Action item =
For each record that follows, write out an identical copy.

>>>

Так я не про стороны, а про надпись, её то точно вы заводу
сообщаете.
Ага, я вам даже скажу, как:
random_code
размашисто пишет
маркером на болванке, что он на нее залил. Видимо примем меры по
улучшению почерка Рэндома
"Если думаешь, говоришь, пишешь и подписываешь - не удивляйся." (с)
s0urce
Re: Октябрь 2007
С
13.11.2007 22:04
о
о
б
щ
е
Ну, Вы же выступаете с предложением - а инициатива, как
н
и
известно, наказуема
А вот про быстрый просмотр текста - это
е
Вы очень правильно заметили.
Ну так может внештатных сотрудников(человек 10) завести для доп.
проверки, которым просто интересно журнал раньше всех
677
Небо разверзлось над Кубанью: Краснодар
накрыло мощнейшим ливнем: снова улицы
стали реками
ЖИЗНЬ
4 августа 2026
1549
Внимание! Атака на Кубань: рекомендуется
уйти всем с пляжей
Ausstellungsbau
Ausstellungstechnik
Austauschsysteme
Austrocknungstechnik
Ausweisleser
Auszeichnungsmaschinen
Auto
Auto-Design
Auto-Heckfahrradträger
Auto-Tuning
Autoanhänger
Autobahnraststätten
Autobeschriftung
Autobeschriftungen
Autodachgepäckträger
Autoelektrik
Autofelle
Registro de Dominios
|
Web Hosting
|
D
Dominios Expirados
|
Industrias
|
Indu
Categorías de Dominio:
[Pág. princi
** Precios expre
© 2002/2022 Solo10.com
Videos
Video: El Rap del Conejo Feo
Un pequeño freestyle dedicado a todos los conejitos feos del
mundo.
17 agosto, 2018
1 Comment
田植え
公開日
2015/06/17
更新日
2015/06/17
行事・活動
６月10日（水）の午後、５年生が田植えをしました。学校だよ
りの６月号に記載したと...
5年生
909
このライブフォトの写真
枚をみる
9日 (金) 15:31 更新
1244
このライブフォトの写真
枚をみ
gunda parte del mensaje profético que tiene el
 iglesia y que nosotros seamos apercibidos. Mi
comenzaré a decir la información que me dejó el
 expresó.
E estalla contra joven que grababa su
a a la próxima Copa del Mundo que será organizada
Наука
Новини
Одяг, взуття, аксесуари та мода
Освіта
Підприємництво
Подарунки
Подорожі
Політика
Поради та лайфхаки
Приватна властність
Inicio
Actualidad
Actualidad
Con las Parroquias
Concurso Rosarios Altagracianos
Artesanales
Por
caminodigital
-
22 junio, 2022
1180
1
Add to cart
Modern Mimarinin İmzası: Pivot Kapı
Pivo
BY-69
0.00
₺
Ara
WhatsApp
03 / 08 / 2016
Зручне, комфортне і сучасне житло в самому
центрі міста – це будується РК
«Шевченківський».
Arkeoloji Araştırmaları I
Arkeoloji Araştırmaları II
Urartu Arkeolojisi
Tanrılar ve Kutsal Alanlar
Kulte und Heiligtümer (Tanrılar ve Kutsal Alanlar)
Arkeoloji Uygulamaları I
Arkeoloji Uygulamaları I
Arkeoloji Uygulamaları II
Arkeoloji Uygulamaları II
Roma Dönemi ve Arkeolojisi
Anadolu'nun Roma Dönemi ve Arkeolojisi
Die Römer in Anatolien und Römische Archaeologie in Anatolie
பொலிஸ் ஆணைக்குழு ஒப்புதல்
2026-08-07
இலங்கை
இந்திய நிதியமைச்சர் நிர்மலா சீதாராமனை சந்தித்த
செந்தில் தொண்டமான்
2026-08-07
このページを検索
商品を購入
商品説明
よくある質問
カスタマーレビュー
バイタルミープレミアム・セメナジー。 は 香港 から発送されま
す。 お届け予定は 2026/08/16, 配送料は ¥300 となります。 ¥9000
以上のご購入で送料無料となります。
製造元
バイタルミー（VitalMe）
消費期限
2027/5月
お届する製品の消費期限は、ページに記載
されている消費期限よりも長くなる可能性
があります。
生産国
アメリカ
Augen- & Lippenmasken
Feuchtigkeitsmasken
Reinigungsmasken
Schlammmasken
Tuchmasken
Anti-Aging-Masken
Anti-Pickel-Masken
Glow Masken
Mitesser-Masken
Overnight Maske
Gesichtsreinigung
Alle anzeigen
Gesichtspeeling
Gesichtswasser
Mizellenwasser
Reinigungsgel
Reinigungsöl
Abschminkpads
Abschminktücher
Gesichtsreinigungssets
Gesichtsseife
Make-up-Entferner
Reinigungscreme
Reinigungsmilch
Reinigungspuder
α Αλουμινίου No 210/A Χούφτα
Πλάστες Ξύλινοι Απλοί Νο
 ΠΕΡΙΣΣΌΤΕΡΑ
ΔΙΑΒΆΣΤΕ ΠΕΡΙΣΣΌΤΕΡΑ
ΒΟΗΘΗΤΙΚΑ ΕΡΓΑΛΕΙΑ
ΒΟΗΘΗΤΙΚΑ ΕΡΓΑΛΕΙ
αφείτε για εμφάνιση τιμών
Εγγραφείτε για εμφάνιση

<<<

Answer to the exercise =
Так я не про стороны, а про надпись, её то точно вы заводу
сообщаете.
Ага, я вам даже скажу, как:
random_code
размашисто пишет
маркером на болванке, что он на нее залил. Видимо примем меры по
улучшению почерка Рэндома
"Если думаешь, говоришь, пишешь и подписываешь - не удивляйся." (с)
s0urce
Re: Октябрь 2007
С
13.11.2007 22:04
о
о
б
щ
е
Ну, Вы же выступаете с предложением - а инициатива, как
н
и
известно, наказуема
А вот про быстрый просмотр текста - это
е
Вы очень правильно заметили.
Ну так может внештатных сотрудников(человек 10) завести для доп.
проверки, которым просто интересно журнал раньше всех
677
Небо разверзлось над Кубанью: Краснодар
накрыло мощнейшим ливнем: снова улицы
стали реками
ЖИЗНЬ
4 августа 2026
1549
Внимание! Атака на Кубань: рекомендуется
уйти всем с пляжей
Ausstellungsbau
Ausstellungstechnik
Austauschsysteme
Austrocknungstechnik
Ausweisleser
Auszeichnungsmaschinen
Auto
Auto-Design
Auto-Heckfahrradträger
Auto-Tuning
Autoanhänger
Autobahnraststätten
Autobeschriftung
Autobeschriftungen
Autodachgepäckträger
Autoelektrik
Autofelle
Registro de Dominios
|
Web Hosting
|
D
Dominios Expirados
|
Industrias
|
Indu
Categorías de Dominio:
[Pág. princi
** Precios expre
© 2002/2022 Solo10.com
Videos
Video: El Rap del Conejo Feo
Un pequeño freestyle dedicado a todos los conejitos feos del
mundo.
17 agosto, 2018
1 Comment
田植え
公開日
2015/06/17
更新日
2015/06/17
行事・活動
６月10日（水）の午後、５年生が田植えをしました。学校だよ
りの６月号に記載したと...
5年生
909
このライブフォトの写真
枚をみる
9日 (金) 15:31 更新
1244
このライブフォトの写真
枚をみ
gunda parte del mensaje profético que tiene el
 iglesia y que nosotros seamos apercibidos. Mi
comenzaré a decir la información que me dejó el
 expresó.
E estalla contra joven que grababa su
a a la próxima Copa del Mundo que será organizada
Наука
Новини
Одяг, взуття, аксесуари та мода
Освіта
Підприємництво
Подарунки
Подорожі
Політика
Поради та лайфхаки
Приватна властність
Inicio
Actualidad
Actualidad
Con las Parroquias
Concurso Rosarios Altagracianos
Artesanales
Por
caminodigital
-
22 junio, 2022
1180
1
Add to cart
Modern Mimarinin İmzası: Pivot Kapı
Pivo
BY-69
0.00
₺
Ara
WhatsApp
03 / 08 / 2016
Зручне, комфортне і сучасне житло в самому
центрі міста – це будується РК
«Шевченківський».
Arkeoloji Araştırmaları I
Arkeoloji Araştırmaları II
Urartu Arkeolojisi
Tanrılar ve Kutsal Alanlar
Kulte und Heiligtümer (Tanrılar ve Kutsal Alanlar)
Arkeoloji Uygulamaları I
Arkeoloji Uygulamaları I
Arkeoloji Uygulamaları II
Arkeoloji Uygulamaları II
Roma Dönemi ve Arkeolojisi
Anadolu'nun Roma Dönemi ve Arkeolojisi
Die Römer in Anatolien und Römische Archaeologie in Anatolie
பொலிஸ் ஆணைக்குழு ஒப்புதல்
2026-08-07
இலங்கை
இந்திய நிதியமைச்சர் நிர்மலா சீதாராமனை சந்தித்த
செந்தில் தொண்டமான்
2026-08-07
このページを検索
商品を購入
商品説明
よくある質問
カスタマーレビュー
バイタルミープレミアム・セメナジー。 は 香港 から発送されま
す。 お届け予定は 2026/08/16, 配送料は ¥300 となります。 ¥9000
以上のご購入で送料無料となります。
製造元
バイタルミー（VitalMe）
消費期限
2027/5月
お届する製品の消費期限は、ページに記載
されている消費期限よりも長くなる可能性
があります。
生産国
アメリカ
Augen- & Lippenmasken
Feuchtigkeitsmasken
Reinigungsmasken
Schlammmasken
Tuchmasken
Anti-Aging-Masken
Anti-Pickel-Masken
Glow Masken
Mitesser-Masken
Overnight Maske
Gesichtsreinigung
Alle anzeigen
Gesichtspeeling
Gesichtswasser
Mizellenwasser
Reinigungsgel
Reinigungsöl
Abschminkpads
Abschminktücher
Gesichtsreinigungssets
Gesichtsseife
Make-up-Entferner
Reinigungscreme
Reinigungsmilch
Reinigungspuder
α Αλουμινίου No 210/A Χούφτα
Πλάστες Ξύλινοι Απλοί Νο
 ΠΕΡΙΣΣΌΤΕΡΑ
ΔΙΑΒΆΣΤΕ ΠΕΡΙΣΣΌΤΕΡΑ
ΒΟΗΘΗΤΙΚΑ ΕΡΓΑΛΕΙΑ
ΒΟΗΘΗΤΙΚΑ ΕΡΓΑΛΕΙ
αφείτε για εμφάνιση τιμών
Εγγραφείτε για εμφάνιση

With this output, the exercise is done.